Employing a wireless solution like Casambi enabled seamless adaptation of lighting settings without the need for expensive, disruptive installations or modifications, crucial in the dynamic setting of a hospital where requirements may evolve. The system’s ease of use and customization cater to diverse needs across various hospital areas, empowering staff to adjust settings without specialized skills or external assistance. In patient bedrooms, advanced sensor-based functionalities such as monitoring movements to alert nursing staff and personalized lighting settings contribute to enhanced patient care. Similarly, automated lighting control programs optimize energy usage by adjusting illumination levels based on occupancy and availability of natural light, ultimately reducing electricity consumption and helping Ulster Hospital to decrease spending on utilities. 

In critical environments such as this Acute Services Block, maintaining uninterrupted functionality, particularly during power failures, is paramount. The resilience of the Casambi system ensures continuous lighting operation, thereby enhancing safety and security. Rooted in scalability and interoperability, the Casambi system is also engineered to adapt alongside the hospital’s expansion and seamlessly interface with various product types,  brands and BMS systems. This diminishes dependence on any single source and facilitates the integration of incoming technologies in the future too.  

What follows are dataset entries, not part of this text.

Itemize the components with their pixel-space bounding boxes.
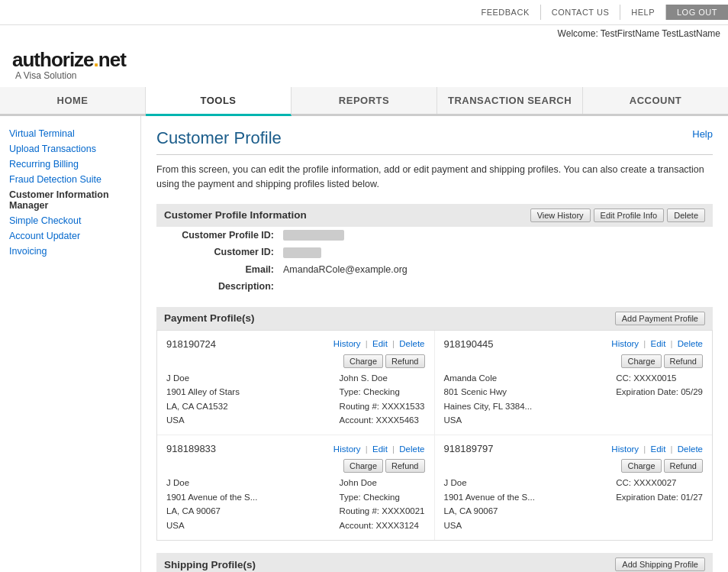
- payment-card-1-bank: CC: XXXX0015 Expiration Date: 05/29: [616, 371, 703, 399]
- tab-reports[interactable]: REPORTS: [292, 87, 437, 114]
- payment-card-1-id: 918190445: [444, 338, 494, 350]
- payment-card-0-delete[interactable]: Delete: [399, 339, 424, 348]
- payment-card-1: 918190445 History | Edit | Delete Charge…: [435, 331, 713, 436]
- payment-card-3-delete[interactable]: Delete: [678, 444, 703, 454]
- profile-id-label: Customer Profile ID:: [156, 227, 279, 244]
- customer-profile-section-header: Customer Profile Information View Histor…: [156, 204, 713, 227]
- payment-card-0-edit[interactable]: Edit: [372, 339, 388, 348]
- payment-card-2-bank: John Doe Type: Checking Routing #: XXXX0…: [340, 476, 425, 532]
- payment-card-1-address: Amanda Cole 801 Scenic Hwy Haines City, …: [444, 371, 533, 428]
- email-value: AmandaRCole@example.org: [279, 261, 713, 278]
- payment-card-2-edit[interactable]: Edit: [372, 444, 388, 454]
- view-history-button[interactable]: View History: [530, 208, 591, 222]
- main-content: Customer Profile Help From this screen, …: [141, 116, 728, 572]
- sidebar-item-upload-transactions[interactable]: Upload Transactions: [9, 144, 131, 154]
- payment-profile-section-title: Payment Profile(s): [164, 312, 255, 324]
- sidebar-item-cim: Customer Information Manager: [9, 189, 131, 211]
- logout-button[interactable]: LOG OUT: [666, 5, 728, 20]
- payment-card-3-charge[interactable]: Charge: [621, 459, 661, 473]
- payment-card-2: 918189833 History | Edit | Delete Charge…: [157, 435, 435, 540]
- payment-card-2-history[interactable]: History: [333, 444, 361, 454]
- payment-card-1-links: History | Edit | Delete: [611, 339, 703, 348]
- payment-card-0-refund[interactable]: Refund: [385, 354, 424, 368]
- payment-card-3-edit[interactable]: Edit: [651, 444, 666, 454]
- payment-card-3-refund[interactable]: Refund: [664, 459, 703, 473]
- payment-card-3-links: History | Edit | Delete: [611, 444, 703, 454]
- payment-card-1-charge[interactable]: Charge: [621, 354, 661, 368]
- page-title: Customer Profile: [156, 128, 282, 148]
- payment-card-0-id: 918190724: [166, 338, 216, 350]
- sidebar-item-fraud-detection[interactable]: Fraud Detection Suite: [9, 174, 131, 185]
- payment-card-3-id: 918189797: [444, 443, 494, 454]
- sidebar-item-recurring-billing[interactable]: Recurring Billing: [9, 159, 131, 170]
- logo-text-auth: authorize: [12, 48, 94, 71]
- payment-card-2-delete[interactable]: Delete: [399, 444, 424, 454]
- shipping-section-header: Shipping Profile(s) Add Shipping Profile: [156, 553, 713, 572]
- nav-tabs: HOME TOOLS REPORTS TRANSACTION SEARCH AC…: [0, 87, 728, 116]
- logo: authorize.net A Visa Solution: [12, 48, 126, 81]
- payment-card-3-bank: CC: XXXX0027 Expiration Date: 01/27: [616, 476, 703, 504]
- description-label: Description:: [156, 278, 279, 295]
- customer-id-value: [279, 244, 713, 261]
- payment-card-2-address: J Doe 1901 Avenue of the S... LA, CA 900…: [166, 476, 257, 532]
- logo-subtitle: A Visa Solution: [15, 70, 77, 81]
- sidebar-item-virtual-terminal[interactable]: Virtual Terminal: [9, 128, 131, 139]
- help-link-top[interactable]: HELP: [620, 5, 666, 20]
- page-description: From this screen, you can edit the profi…: [156, 163, 713, 192]
- payment-card-1-refund[interactable]: Refund: [664, 354, 703, 368]
- delete-profile-button[interactable]: Delete: [667, 208, 705, 222]
- help-link-main[interactable]: Help: [692, 128, 713, 140]
- payment-card-2-id: 918189833: [166, 443, 216, 454]
- payment-card-0-charge[interactable]: Charge: [343, 354, 383, 368]
- payment-card-0-history[interactable]: History: [333, 339, 361, 348]
- sidebar: Virtual Terminal Upload Transactions Rec…: [0, 116, 141, 572]
- payment-card-1-delete[interactable]: Delete: [678, 339, 703, 348]
- contact-link[interactable]: CONTACT US: [541, 5, 621, 20]
- customer-profile-section-title: Customer Profile Information: [164, 209, 307, 221]
- shipping-section-title: Shipping Profile(s): [164, 559, 256, 570]
- payment-card-2-refund[interactable]: Refund: [385, 459, 424, 473]
- sidebar-item-account-updater[interactable]: Account Updater: [9, 231, 131, 241]
- customer-id-label: Customer ID:: [156, 244, 279, 261]
- payment-card-0-bank: John S. Doe Type: Checking Routing #: XX…: [340, 371, 425, 428]
- payment-card-1-edit[interactable]: Edit: [651, 339, 666, 348]
- profile-info-table: Customer Profile ID: Customer ID: Email:…: [156, 227, 713, 295]
- feedback-link[interactable]: FEEDBACK: [470, 5, 540, 20]
- sidebar-item-simple-checkout[interactable]: Simple Checkout: [9, 215, 131, 226]
- payment-card-0: 918190724 History | Edit | Delete Charge…: [157, 331, 435, 436]
- payment-card-0-links: History | Edit | Delete: [333, 339, 425, 348]
- add-shipping-profile-button[interactable]: Add Shipping Profile: [615, 557, 705, 571]
- tab-home[interactable]: HOME: [0, 87, 146, 114]
- payment-card-2-charge[interactable]: Charge: [343, 459, 383, 473]
- email-label: Email:: [156, 261, 279, 278]
- payment-card-0-address: J Doe 1901 Alley of Stars LA, CA CA1532 …: [166, 371, 240, 428]
- payment-card-2-links: History | Edit | Delete: [333, 444, 425, 454]
- payment-profiles-grid: 918190724 History | Edit | Delete Charge…: [156, 330, 713, 541]
- profile-id-value: [279, 227, 713, 244]
- logo-text-net: net: [98, 48, 126, 71]
- welcome-message: Welcome: TestFirstName TestLastName: [0, 25, 728, 42]
- edit-profile-button[interactable]: Edit Profile Info: [594, 208, 665, 222]
- description-value: [279, 278, 713, 295]
- tab-transaction-search[interactable]: TRANSACTION SEARCH: [437, 87, 583, 114]
- tab-tools[interactable]: TOOLS: [146, 87, 292, 116]
- payment-card-3: 918189797 History | Edit | Delete Charge…: [435, 435, 713, 540]
- payment-card-3-history[interactable]: History: [611, 444, 639, 454]
- tab-account[interactable]: ACCOUNT: [583, 87, 728, 114]
- add-payment-profile-button[interactable]: Add Payment Profile: [615, 312, 705, 325]
- shipping-section: Shipping Profile(s) Add Shipping Profile…: [156, 553, 713, 572]
- payment-profile-section-header: Payment Profile(s) Add Payment Profile: [156, 307, 713, 330]
- payment-card-1-history[interactable]: History: [611, 339, 639, 348]
- payment-card-3-address: J Doe 1901 Avenue of the S... LA, CA 900…: [444, 476, 535, 532]
- sidebar-item-invoicing[interactable]: Invoicing: [9, 246, 131, 257]
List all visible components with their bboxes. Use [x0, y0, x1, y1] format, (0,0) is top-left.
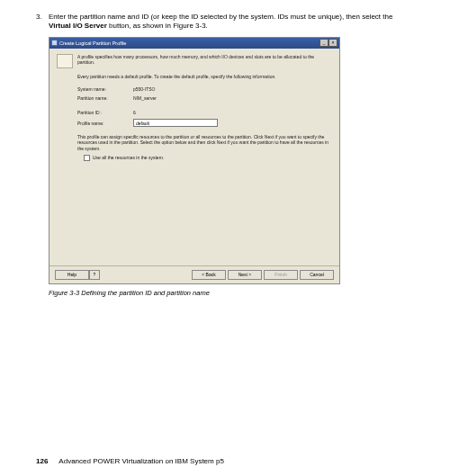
wizard-window: Create Logical Partition Profile _ × A p…	[49, 37, 340, 284]
step-instruction: 3.Enter the partition name and ID (or ke…	[36, 13, 414, 31]
finish-button: Finish	[264, 270, 298, 280]
next-button[interactable]: Next >	[228, 270, 262, 280]
profile-name-label: Profile name:	[77, 121, 133, 126]
help-button[interactable]: Help	[55, 270, 89, 280]
step-text-before: Enter the partition name and ID (or keep…	[49, 13, 392, 21]
window-title: Create Logical Partition Profile	[59, 40, 126, 46]
profile-name-input[interactable]	[133, 119, 218, 127]
step-text-bold: Virtual I/O Server	[49, 22, 107, 30]
help-dropdown-button[interactable]: ?	[89, 270, 100, 280]
page-footer: 126 Advanced POWER Virtualization on IBM…	[36, 457, 224, 465]
partition-id-label: Partition ID :	[77, 110, 133, 115]
sub-instruction: Every partition needs a default profile.…	[77, 74, 332, 79]
figure-caption: Figure 3-3 Defining the partition ID and…	[49, 289, 414, 297]
app-icon	[51, 40, 58, 46]
profile-note: This profile can assign specific resourc…	[77, 134, 332, 151]
close-button[interactable]: ×	[328, 39, 338, 47]
partition-name-label: Partition name:	[77, 95, 133, 101]
cancel-button[interactable]: Cancel	[300, 270, 334, 280]
step-number: 3.	[36, 13, 49, 22]
partition-id-value: 6	[133, 110, 136, 115]
button-bar: Help ? < Back Next > Finish Cancel	[50, 265, 339, 283]
use-all-resources-label: Use all the resources in the system.	[93, 155, 164, 160]
system-name-label: System name:	[77, 86, 133, 92]
wizard-icon	[57, 54, 73, 68]
intro-text: A profile specifies how many processors,…	[77, 54, 332, 68]
step-text-after: button, as shown in Figure 3-3.	[107, 22, 208, 30]
use-all-resources-row[interactable]: Use all the resources in the system.	[84, 155, 332, 161]
book-title: Advanced POWER Virtualization on IBM Sys…	[58, 457, 224, 465]
partition-name-value: NIM_server	[133, 95, 157, 101]
minimize-button[interactable]: _	[320, 39, 328, 47]
titlebar: Create Logical Partition Profile _ ×	[50, 38, 339, 49]
system-name-value: p550-ITSO	[133, 86, 155, 92]
wizard-body: A profile specifies how many processors,…	[50, 49, 339, 265]
back-button[interactable]: < Back	[192, 270, 226, 280]
window-controls: _ ×	[320, 39, 338, 47]
page-number: 126	[36, 457, 48, 465]
use-all-resources-checkbox[interactable]	[84, 155, 90, 161]
form-area: System name: p550-ITSO Partition name: N…	[77, 86, 332, 127]
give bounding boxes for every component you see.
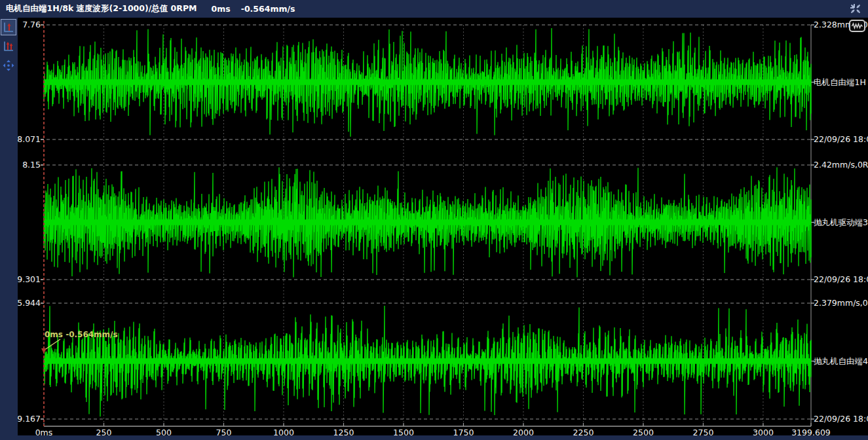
panel-2 xyxy=(41,165,814,280)
panel-3 xyxy=(41,303,814,419)
overall-value-label: 2.42mm/s,0RPM xyxy=(814,160,868,170)
channel-name-label: 抛丸机自由端4H xyxy=(814,357,868,366)
panel-1 xyxy=(41,25,814,139)
panel-3-waveform xyxy=(44,306,811,416)
waveform-display-button[interactable] xyxy=(849,20,865,32)
sidebar-tool-harmonic-cursor[interactable] xyxy=(1,38,16,54)
collapse-window-button[interactable] xyxy=(848,3,863,15)
sidebar-tool-pan[interactable] xyxy=(1,57,16,73)
pan-move-icon xyxy=(3,60,14,71)
overall-value-label: 2.379mm/s,0RPM xyxy=(814,299,868,308)
timestamp-label: 22/09/26 18:00 xyxy=(814,135,868,144)
waveform-icon xyxy=(852,22,863,29)
plot-canvas[interactable] xyxy=(0,0,868,440)
cursor-annotation: 0ms -0.564mm/s xyxy=(45,330,118,339)
cursor-time-readout: 0ms xyxy=(212,4,231,14)
panel-2-waveform xyxy=(44,168,811,278)
cursor-value-readout: -0.564mm/s xyxy=(241,4,295,14)
channel-name-label: 抛丸机驱动端3H xyxy=(814,218,868,227)
timestamp-label: 22/09/26 18:00 xyxy=(814,414,868,424)
left-toolbar xyxy=(0,18,18,435)
harmonic-cursor-icon xyxy=(3,41,14,52)
bottom-frame-strip xyxy=(0,435,868,440)
panel-1-waveform xyxy=(44,28,811,137)
timestamp-label: 22/09/26 18:00 xyxy=(814,275,868,284)
page-title: 电机自由端1H/8k 速度波形(2-1000)/总值 0RPM xyxy=(6,3,197,14)
single-cursor-icon xyxy=(3,22,14,33)
sidebar-tool-single-cursor[interactable] xyxy=(1,19,16,35)
channel-name-label: 电机自由端1H xyxy=(814,78,866,87)
collapse-arrows-icon xyxy=(848,3,863,15)
title-bar: 电机自由端1H/8k 速度波形(2-1000)/总值 0RPM 0ms -0.5… xyxy=(0,0,868,18)
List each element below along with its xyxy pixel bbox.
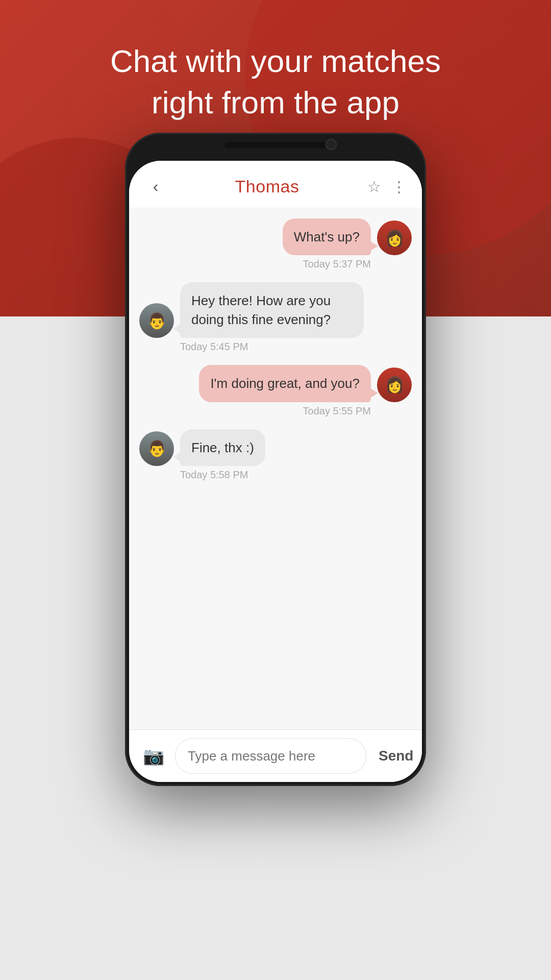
message-text-4: Fine, thx :) bbox=[191, 440, 254, 455]
message-group-1: What's up? 👩 Today 5:37 PM bbox=[139, 218, 412, 270]
header-actions: ☆ ⋮ bbox=[367, 178, 407, 195]
message-group-4: 👨 Fine, thx :) Today 5:58 PM bbox=[139, 429, 412, 481]
chat-header: ‹ Thomas ☆ ⋮ bbox=[129, 161, 422, 208]
message-bubble-received-2: Hey there! How are you doing this fine e… bbox=[180, 282, 364, 338]
message-row-received-4: 👨 Fine, thx :) bbox=[139, 429, 412, 466]
phone-camera bbox=[325, 139, 337, 150]
messages-area: What's up? 👩 Today 5:37 PM 👨 Hey there! … bbox=[129, 208, 422, 729]
message-text-2: Hey there! How are you doing this fine e… bbox=[191, 293, 331, 327]
phone-notch bbox=[224, 142, 327, 148]
headline-line1: Chat with your matches bbox=[110, 43, 441, 79]
message-text-3: I'm doing great, and you? bbox=[210, 376, 360, 391]
timestamp-3: Today 5:55 PM bbox=[139, 405, 412, 417]
avatar-thomas-2: 👨 bbox=[139, 303, 174, 338]
phone-frame: ‹ Thomas ☆ ⋮ What's up? 👩 Today bbox=[125, 133, 426, 786]
message-bubble-received-4: Fine, thx :) bbox=[180, 429, 265, 466]
timestamp-2: Today 5:45 PM bbox=[139, 341, 412, 353]
headline: Chat with your matches right from the ap… bbox=[0, 41, 551, 123]
headline-line2: right from the app bbox=[152, 85, 399, 120]
avatar-user-sent-1: 👩 bbox=[377, 220, 412, 255]
message-group-3: I'm doing great, and you? 👩 Today 5:55 P… bbox=[139, 365, 412, 416]
avatar-thomas-4: 👨 bbox=[139, 431, 174, 466]
message-row-received-2: 👨 Hey there! How are you doing this fine… bbox=[139, 282, 412, 338]
message-row-sent-3: I'm doing great, and you? 👩 bbox=[139, 365, 412, 402]
input-bar: 📷 Send bbox=[129, 729, 422, 782]
avatar-user-sent-3: 👩 bbox=[377, 368, 412, 402]
message-bubble-sent-3: I'm doing great, and you? bbox=[199, 365, 371, 402]
message-group-2: 👨 Hey there! How are you doing this fine… bbox=[139, 282, 412, 353]
message-input[interactable] bbox=[175, 738, 366, 774]
timestamp-1: Today 5:37 PM bbox=[139, 258, 412, 270]
camera-button[interactable]: 📷 bbox=[139, 742, 168, 770]
message-row-sent-1: What's up? 👩 bbox=[139, 218, 412, 255]
chat-contact-name: Thomas bbox=[235, 177, 299, 197]
message-text-1: What's up? bbox=[294, 229, 360, 244]
camera-icon: 📷 bbox=[143, 746, 164, 766]
more-options-icon[interactable]: ⋮ bbox=[391, 178, 407, 195]
send-button[interactable]: Send bbox=[373, 748, 418, 764]
timestamp-4: Today 5:58 PM bbox=[139, 469, 412, 481]
phone-screen: ‹ Thomas ☆ ⋮ What's up? 👩 Today bbox=[129, 161, 422, 782]
message-bubble-sent-1: What's up? bbox=[283, 218, 371, 255]
back-button[interactable]: ‹ bbox=[144, 175, 167, 198]
back-icon: ‹ bbox=[153, 177, 159, 196]
favorite-icon[interactable]: ☆ bbox=[367, 178, 381, 195]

Wired control vs wireless control 

The capital-intensive nature of wired systems, including material and labor expenses, is mitigated with Casambi’s wireless solution, making it a more economical choice. Additionally, the streamlined installation process and reduced coordination time expedite project delivery, enabling buildings to become operational much faster. 

For example, the lighting design concept at the Prince and Princess of Wales Hospice in Glasgow also aimed to revolutionize patient care by providing a modern, compassionate environment. Inspired by the Sengetun model of care, the hospice prioritizes “placemaking,” ensuring spaces are designed for privacy, dignity, and compassionate care for patients of all ages.  

Recognizing the impact of lighting on mood and aesthetics, a circadian lighting control system was implemented to enhance patient well-being. Initially, a wired control specification was considered but proved financially challenging. To address budget constraints, the project stakeholders proposed the cost-effective Casambi wireless solution instead, which not only met but exceeded the functionality of the wired specification. 

Casambi’s wireless system was installed throughout the entire hospice, providing control over every single light fitting. This cost-effective solution allowed the hospice to achieve its vision for patient care while remaining within budget constraints. 

As the NHS grapples with ways to modify its estates and infrastructure to become more sustainable and patient-centric yet easily adaptive to new processes and technology, Casambi offers a great solution to help meet its needs.